Olhei pro meu pequeno, ainda dormindo, e meu coração apertou.

Fui direto pra cozinha atrás de um café, porque sei que o cansaço do plantão de ontem ainda tá comigo. Minha mãe já tava lá, sentada à mesa com uma xícara de café e um livro na mão.

— Oi, linda, bom dia — ela me disse com um sorriso caloroso, tentando aliviar a tensão que eu sentia no peito.

— Bom dia, mãe — respondi, meio desanimada, me sentando à mesa. Ela me lançou aquele olhar de mãe, o tipo de olhar que parece saber de tudo.

— Como você tá? Ontem tava tão quietinha... — ela fechou o livro e me encarou, já sabendo a resposta.

— Tô bem, mãe. Só tava cansada ontem. —tentei forçar um sorriso, mas nós duas sabíamos que não era bem isso.

Ela suspirou, mas não insistiu de imediato. Só me observou por um tempo antes de continuar.

— Você sente falta dele, né? — a pergunta veio suave, mas o peso dela me acertou em cheio.

Parei de mexer o café por um instante. Sinto falta? Claro que sinto. Mas não é tão simples assim.

— Não sei... talvez. Não é dele. É da vida que a gente tinha, do jeito que ele era com o João. Do jeito que ele olhava pra ele, como se o João fosse tudo pra ele. E agora, ele nem sabe onde a gente tá. — minha voz falhou no fim.

— Você fez o que achou que era certo, filha. Mas, às vezes, o certo dói. — ela pegou minha mão e deu um aperto leve. — Só não esquece de pensar no João também. Ele precisa do pai.

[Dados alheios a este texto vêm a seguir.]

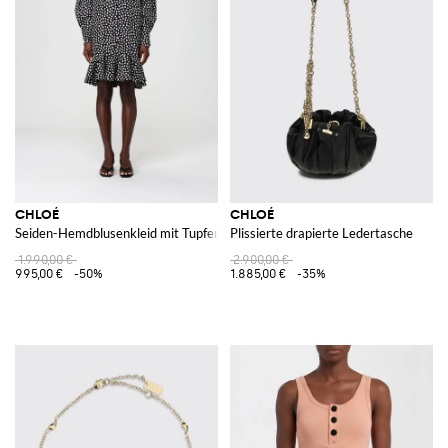
CHLOÉ
CHLOÉ
Seiden-Hemdblusenkleid mit Tupfenmuster
Plissierte drapierte Ledertasche
1.990,00 €
2.900,00 €
995,00 €
-50%
1.885,00 €
-35%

Eu concordei em silêncio, e João Lucas apareceu na cozinha, esfregando os olhinhos de sono.

O cabelo dele tá enorme, criou até franjinha.

— Bom dia, gatinho! — minha mãe disse, abrindo os braços pra ele.

Ele foi até ela com um sorriso inocente, aquele sorriso que só criança tem.

— Bom dia, vovó. Mamãe... —ele me olhou com os olhos ainda inchados de sono, mas logo se animou. — Hoje é dia da escolinha nova, né?

Sorri e acenei com a cabeça, me levantando pra preparar o café da manhã dele.

— É sim, amor. Vai ser um dia bem legal. Tem brinquedos novos e você vai fazer novos amiguinhos.